Table 1 List of epitopes that selectively bind to HLA alleles associated with resistance or slow progression to HIV/AIDS

We validated our findings using a second method available from IEDB (Immune Epitope Database and Analysis Resource, available from http://tools.immuneepitope.org/analyze/html/mhc_binding.html). This is a consensus algorithm of four other methods reported to be superior to the methods on which it is based (Moutaftsi et al. 2006). In addition to prediction of epitopes from given protein sequences, this tool can also rank peptides based on their binding efficiency with HLA-I alleles. We used this tool to rank all 155 epitopes based on their binding efficiency and examined how many of the short-listed 36 epitopes (using MODPROPEP) fell within the top 50 percentile, with all three different HLA alleles. Nine of the 20 polyfunctional epitopes were identified to be strong binders with all three HLA alleles in the second method. Another eight epitopes were identified as strong binders with two of the three HLA alleles (HLA-A*0201 and HLA-B*2705, two; HLA-A*0201 and HLA-B*5101, three; and HLA-B*2705 and HLA-B*5101, three). Two epitopes were found to bind strongly to HLA-A*0201 alone, and one epitope was identified to be specific for HLA-B*2705 alone. Collectively, 17 epitopes were identified by both methods as strong binders to two or three resistant-associated HLA alleles (Table 1), hence they could be potential candidate epitopes for a vaccine formulation for HIV-1C.

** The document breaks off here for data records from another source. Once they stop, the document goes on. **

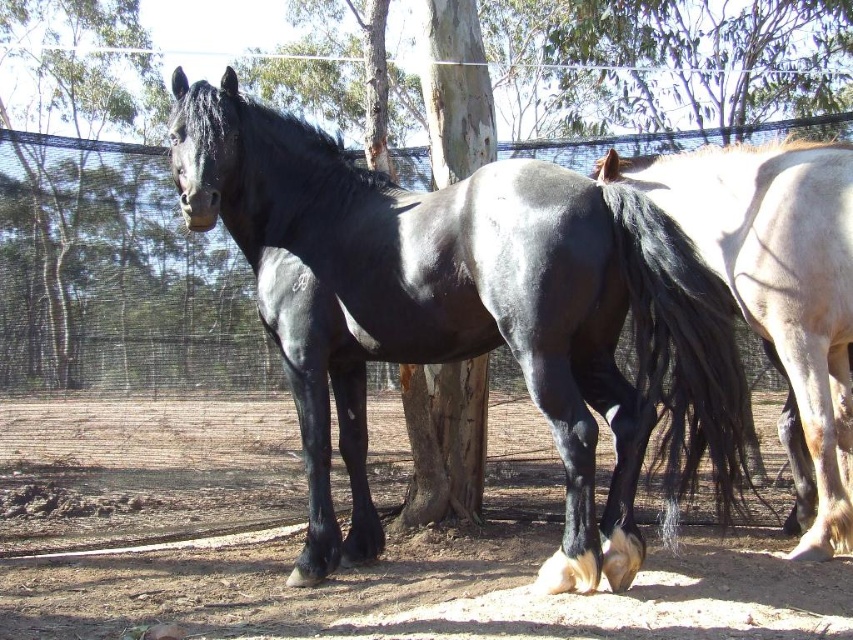 Does smooth bark tree at center have a greater width compared to black glossy horse at right?

Yes.

Describe the element at coordinates (102, 259) in the screenshot. I see `smooth bark tree at center` at that location.

Find the location of a particular element. This screenshot has width=853, height=640. smooth bark tree at center is located at coordinates (102, 259).

Locate an element on the screen. The height and width of the screenshot is (640, 853). black glossy horse at center is located at coordinates (468, 310).

Is black glossy horse at center shorter than smooth bark tree at center?

Correct, black glossy horse at center is not as tall as smooth bark tree at center.

From the picture: Who is more forward, (508, 244) or (36, 246)?

Point (508, 244)

At what (x,y) coordinates should I click in order to perform the action: click on black glossy horse at center. Please return your answer as a coordinate pair (x, y). Looking at the image, I should click on (468, 310).

In order to click on dirt field at lower center in this screenshot , I will do `click(430, 588)`.

Does dirt field at lower center appear under smooth bark tree at center?

Correct, dirt field at lower center is located below smooth bark tree at center.

The image size is (853, 640). In order to click on dirt field at lower center in this screenshot , I will do `click(430, 588)`.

Some of these 17 polyfunctional epitopes overlapped or varied slightly from each other. For example, two variants of an epitope were observed in p17:77-85 (SLYNTVATL and SLFNTVATL) that differed by one amino acid. Similarly, two more variant epitopes were found in the region p17:78-86 (LYNTVATLY and LFNTVATLY), contributing to four different entries in the region of p17:77-86. Further, three epitopes were identified in p24: 32-43; the last six amino acids of epitope p24: 32-40 (FSPEVIPMF) overlapped in two variants (EVIPMF SAL and EVIPMF TAL). Two more epitopes from p24 overlapped by six amino acids (p24: 161-169-FRDYVDRFF and 164-172-YVDRFFKTL). A set of epitopes were also identified to have an overlap of eight amino acids from Nef (83-91: GAFDLSFFL and 84-92: AFDLSFFLK). Thus, four epitopes (one from p17, two from p24, and one from Nef) could be used to represent the above 11 epitopes. The remaining six epitopes (p24:3, Integrase, one, gp160, three; Nef, two) were found to be unique, giving a total number of 10 high priority candidate epitopes.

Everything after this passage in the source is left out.